[MATERIAL TO PROCESS Boundary: Start]

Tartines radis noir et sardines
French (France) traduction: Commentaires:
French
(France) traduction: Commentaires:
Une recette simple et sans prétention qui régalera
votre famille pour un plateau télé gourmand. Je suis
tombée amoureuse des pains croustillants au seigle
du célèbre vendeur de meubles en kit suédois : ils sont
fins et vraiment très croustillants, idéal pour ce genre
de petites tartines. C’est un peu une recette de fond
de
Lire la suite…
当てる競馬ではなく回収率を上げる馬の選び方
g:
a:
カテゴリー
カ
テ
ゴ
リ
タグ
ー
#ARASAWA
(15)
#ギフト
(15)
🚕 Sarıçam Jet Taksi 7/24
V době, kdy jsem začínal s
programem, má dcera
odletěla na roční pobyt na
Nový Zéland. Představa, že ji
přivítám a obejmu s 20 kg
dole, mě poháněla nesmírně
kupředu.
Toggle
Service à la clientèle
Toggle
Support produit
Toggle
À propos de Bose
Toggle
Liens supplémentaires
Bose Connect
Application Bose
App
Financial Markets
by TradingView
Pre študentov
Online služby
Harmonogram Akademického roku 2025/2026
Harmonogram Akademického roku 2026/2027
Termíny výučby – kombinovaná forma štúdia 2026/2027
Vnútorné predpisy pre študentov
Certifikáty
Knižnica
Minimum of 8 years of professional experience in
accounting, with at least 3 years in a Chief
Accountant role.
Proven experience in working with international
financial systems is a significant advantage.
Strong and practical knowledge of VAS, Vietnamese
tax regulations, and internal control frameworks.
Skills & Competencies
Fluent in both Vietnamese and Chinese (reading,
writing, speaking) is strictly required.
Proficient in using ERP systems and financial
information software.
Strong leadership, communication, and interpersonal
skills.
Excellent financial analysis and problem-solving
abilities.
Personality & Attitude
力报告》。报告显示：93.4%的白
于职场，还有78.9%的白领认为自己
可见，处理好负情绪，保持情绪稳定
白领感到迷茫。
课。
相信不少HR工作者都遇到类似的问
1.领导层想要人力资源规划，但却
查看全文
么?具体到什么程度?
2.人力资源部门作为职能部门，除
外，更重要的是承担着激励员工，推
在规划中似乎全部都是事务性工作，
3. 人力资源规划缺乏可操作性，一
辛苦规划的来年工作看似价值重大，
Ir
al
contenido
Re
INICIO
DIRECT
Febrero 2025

[MATERIAL TO PROCESS Boundary: End]

• TASK STATEMENT: The answer must consist of every entry, set down exactly as given.

• ANSWER BOX:
Tartines radis noir et sardines
French (France) traduction: Commentaires:
French
(France) traduction: Commentaires:
Une recette simple et sans prétention qui régalera
votre famille pour un plateau télé gourmand. Je suis
tombée amoureuse des pains croustillants au seigle
du célèbre vendeur de meubles en kit suédois : ils sont
fins et vraiment très croustillants, idéal pour ce genre
de petites tartines. C’est un peu une recette de fond
de
Lire la suite…
当てる競馬ではなく回収率を上げる馬の選び方
g:
a:
カテゴリー
カ
テ
ゴ
リ
タグ
ー
#ARASAWA
(15)
#ギフト
(15)
🚕 Sarıçam Jet Taksi 7/24
V době, kdy jsem začínal s
programem, má dcera
odletěla na roční pobyt na
Nový Zéland. Představa, že ji
přivítám a obejmu s 20 kg
dole, mě poháněla nesmírně
kupředu.
Toggle
Service à la clientèle
Toggle
Support produit
Toggle
À propos de Bose
Toggle
Liens supplémentaires
Bose Connect
Application Bose
App
Financial Markets
by TradingView
Pre študentov
Online služby
Harmonogram Akademického roku 2025/2026
Harmonogram Akademického roku 2026/2027
Termíny výučby – kombinovaná forma štúdia 2026/2027
Vnútorné predpisy pre študentov
Certifikáty
Knižnica
Minimum of 8 years of professional experience in
accounting, with at least 3 years in a Chief
Accountant role.
Proven experience in working with international
financial systems is a significant advantage.
Strong and practical knowledge of VAS, Vietnamese
tax regulations, and internal control frameworks.
Skills & Competencies
Fluent in both Vietnamese and Chinese (reading,
writing, speaking) is strictly required.
Proficient in using ERP systems and financial
information software.
Strong leadership, communication, and interpersonal
skills.
Excellent financial analysis and problem-solving
abilities.
Personality & Attitude
力报告》。报告显示：93.4%的白
于职场，还有78.9%的白领认为自己
可见，处理好负情绪，保持情绪稳定
白领感到迷茫。
课。
相信不少HR工作者都遇到类似的问
1.领导层想要人力资源规划，但却
查看全文
么?具体到什么程度?
2.人力资源部门作为职能部门，除
外，更重要的是承担着激励员工，推
在规划中似乎全部都是事务性工作，
3. 人力资源规划缺乏可操作性，一
辛苦规划的来年工作看似价值重大，
Ir
al
contenido
Re
INICIO
DIRECT
Febrero 2025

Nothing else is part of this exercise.